Shoot the shit with any audiophile, and when Sonos comes up, they’ll have good things to say. The Santa Barbara–based speaker designer is well respected. But that hasn’t meant smooth sailing for the breakout brand.
A spike in the popularity of smart speakers like the Amazon Echo and Google Home, has hurt Sonos. So has the rise of higher-end speakers integrated with home wi-fi technologies like DTS Play-Fi and Google Chromecast. Sonos’s CEO of the last 14 years, John MacFarlane, even stepped down in early 2017 (to be replaced by Patrick Spence). In response to the market, future Sonos products are being designed with built-in microphones and compatibility with smart-home services from Amazon, Google and — potentially — Apple. But they aren’t there yet.
The Playbase ($699) is the first Sonos speaker released under the new order. It’s designed in the same minimalist vein as Sonos’s other speakers and it also works in the same way, via the Sonos app or Spotify. The Playbase sounds great, as one would expect, but it’s essentially the same product as Sonos’s four-year-old Playbar ($699). True, the Playbase has a little more power, with 10 drivers instead of the Playbar’s nine, but ultimately the biggest difference is its shape.
The Playbase sounds great, as you would expect, but it’s basically the same product as Sonos’s four-year-old Playbar.
The Playbase is a flat speaker designed to rest under your TV (as long as the TV weighs less than 75 pounds), whereas the Playbar is typically wall mounted. If your TV is mounted, the Playbase may look anomalous in your media setup. Both Playbase and Playbar are equal parts TV speaker and wireless music speaker. They’ll drastically improve the sound quality of your TV-viewing experience if you’ve gone without speakers on your TV for a while. (4K TVs look beautiful but don’t sound great; thinner TVs lack center channels.)

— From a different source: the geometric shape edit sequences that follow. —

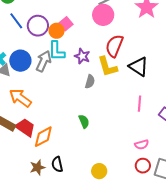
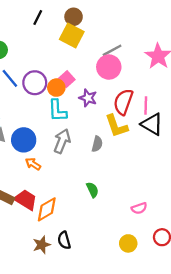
purple star: (82, 56) -> (88, 98), moved
blue circle: (20, 61) -> (24, 140), moved
gray arrow: (44, 61) -> (62, 141), moved
orange arrow: (20, 98) -> (33, 164), moved, size x0.6
pink line: (139, 104) -> (146, 105), moved
pink semicircle: (142, 145) -> (139, 208), moved
yellow circle: (99, 171) -> (128, 243), moved

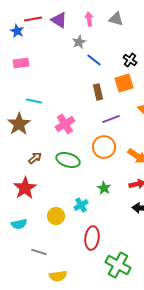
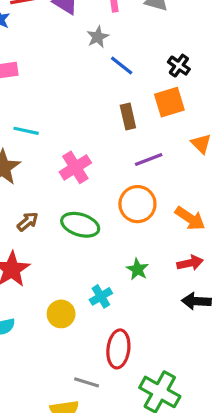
gray line: (39, 252) -> (87, 382), moved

If you already own other Sonos speakers, you can group them with the Playbase or Playbar to merge everything into one multi-room system. This means if you’re a roaming TV watcher — the kind to walk from room to room while still listening to Jeopardy! — you can hear the TV from wherever, as long as your other rooms have Sonos speakers.
Neither Playbar nor Playbase comes with any Alexa-, Siri-, or Google-Assistant-enabled skills. Sonos has promised that all of its speakers will be compatible with Amazon Echo and Dot later this year, but an exact date hasn’t been confirmed. And unless you have a Sonos Connect ($349), you won’t be able to pair it with any other non-Sonos device.